Post script – this recent article confirms many of my questions – working time was much longer than the claims above; and leisure time was undercut by the conditions of violence and threat hunter-gatherers usually live under. The claim about working hours had to be radically revised when the original author admitted that he hadn’t included time for food processing, tool making, or general housework.

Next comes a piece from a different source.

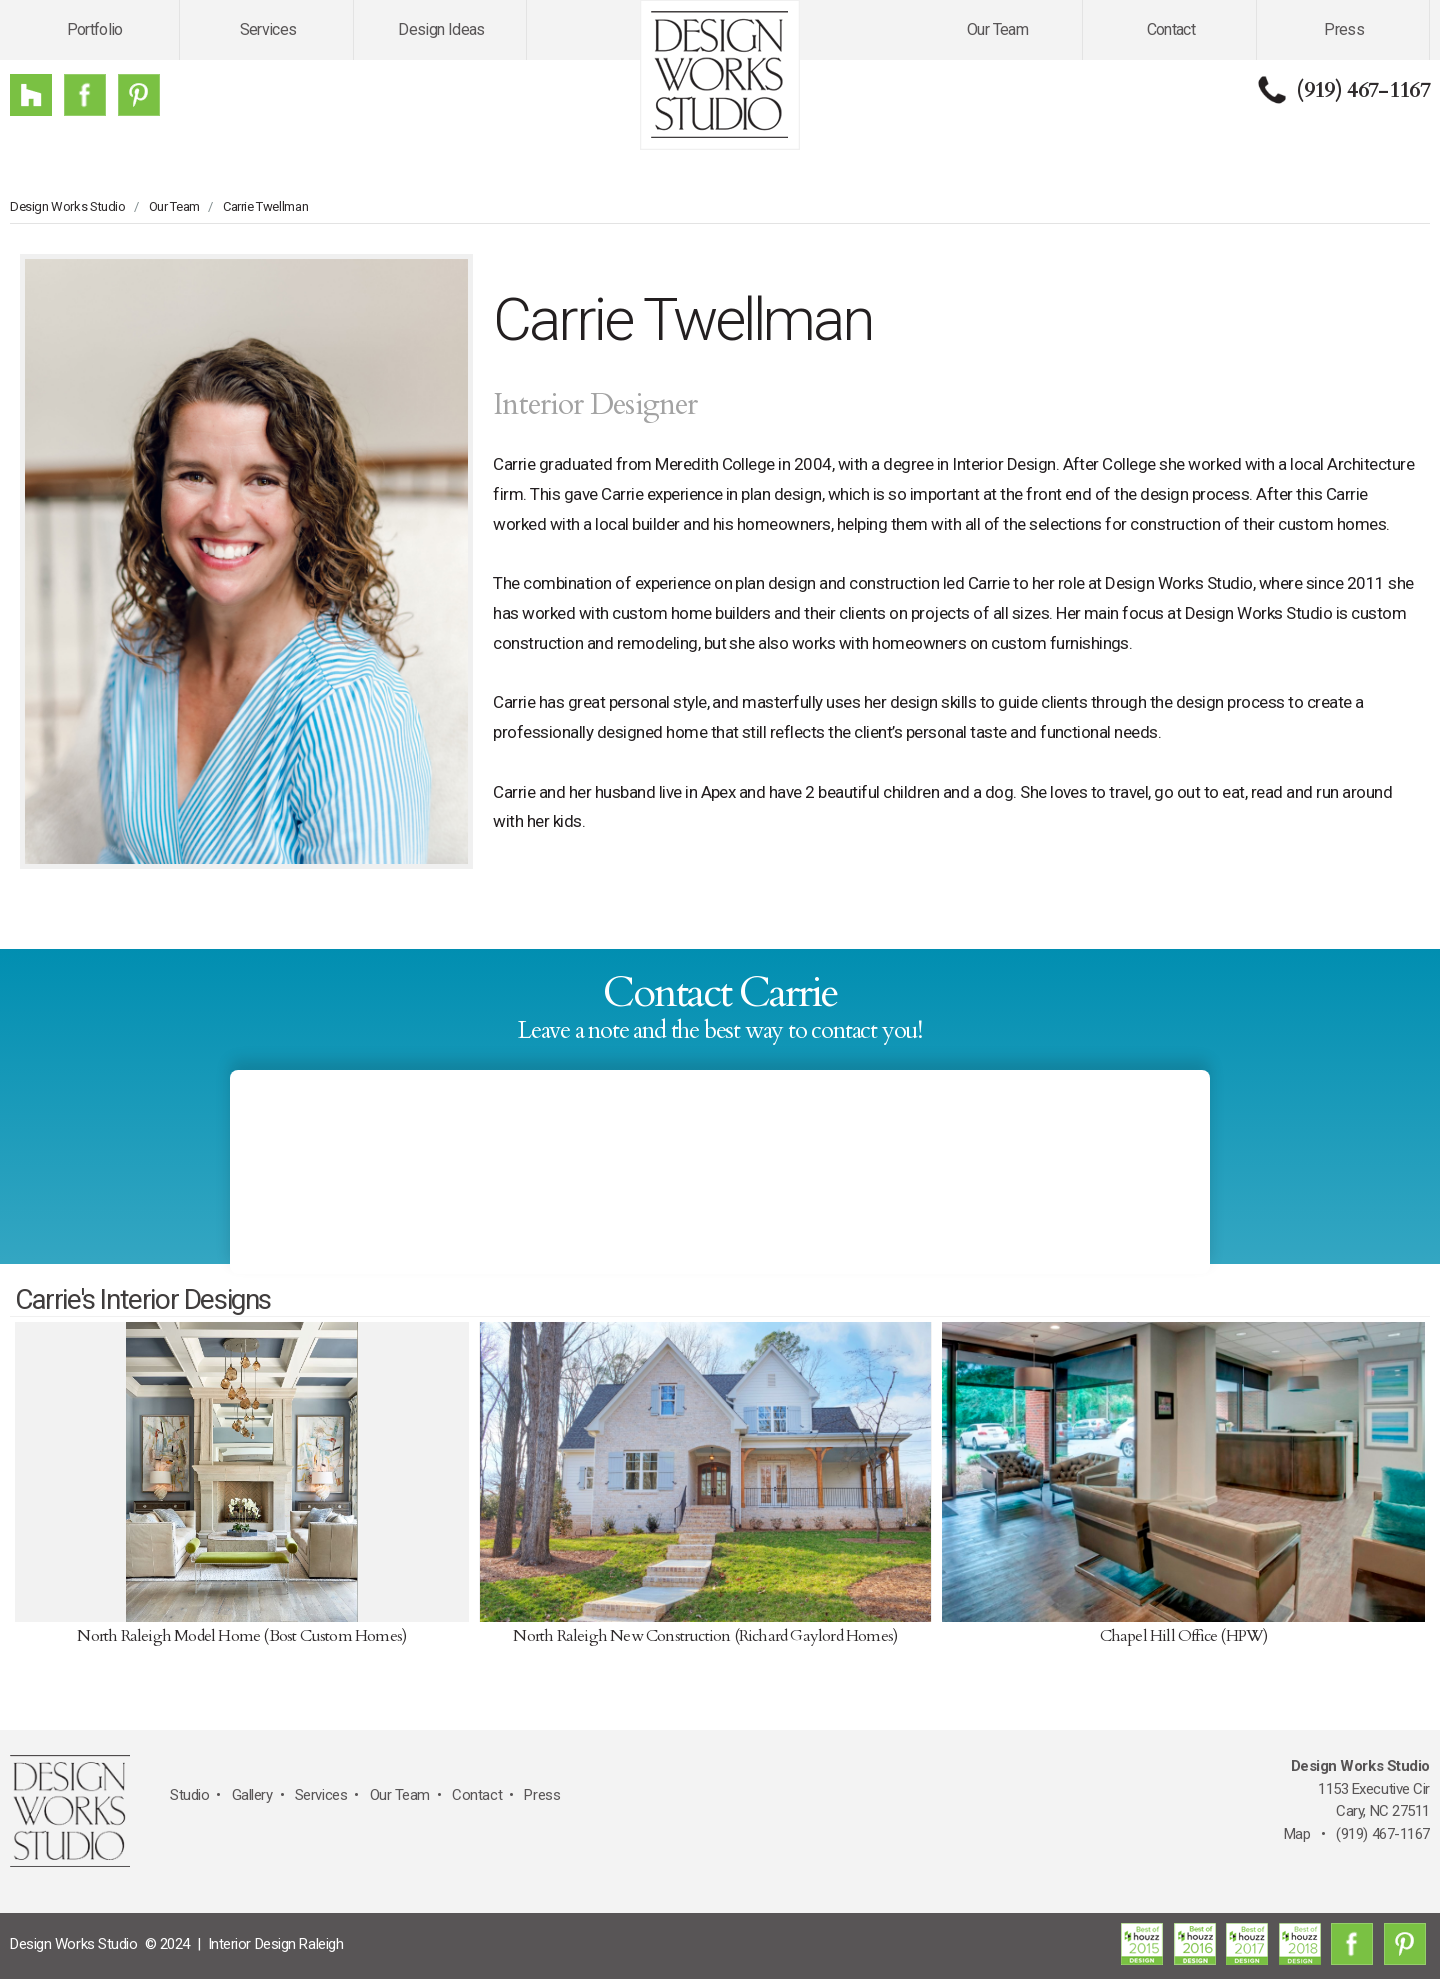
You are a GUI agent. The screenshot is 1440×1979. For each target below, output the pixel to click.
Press (1344, 29)
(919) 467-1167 (1363, 90)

The threat of disease was actually higher in mobile groups than in more sedentary groups that used horticulture: “Much is made of the increased risk of infectious disease in large, concentrated, sedentary populations, but comparatively little attention has been given to the risk of ‘traveler’s diarrhea’ common among hunter-gatherers. For mobile groups, infants, the elderly, and other vulnerable individuals have little opportunity to develop resistance to local pathogens. This may help explain why infant and child mortality among hunter-gatherers tends to be so high. Across hunter-gatherer societies, only about 57% of children born survive to the age of 15. Sedentary populations of forager-horticulturalists, and acculturated hunter-gatherers, have a greater number of children surviving into adulthood, with 64% and 67%, respectively, surviving to the age of 15.”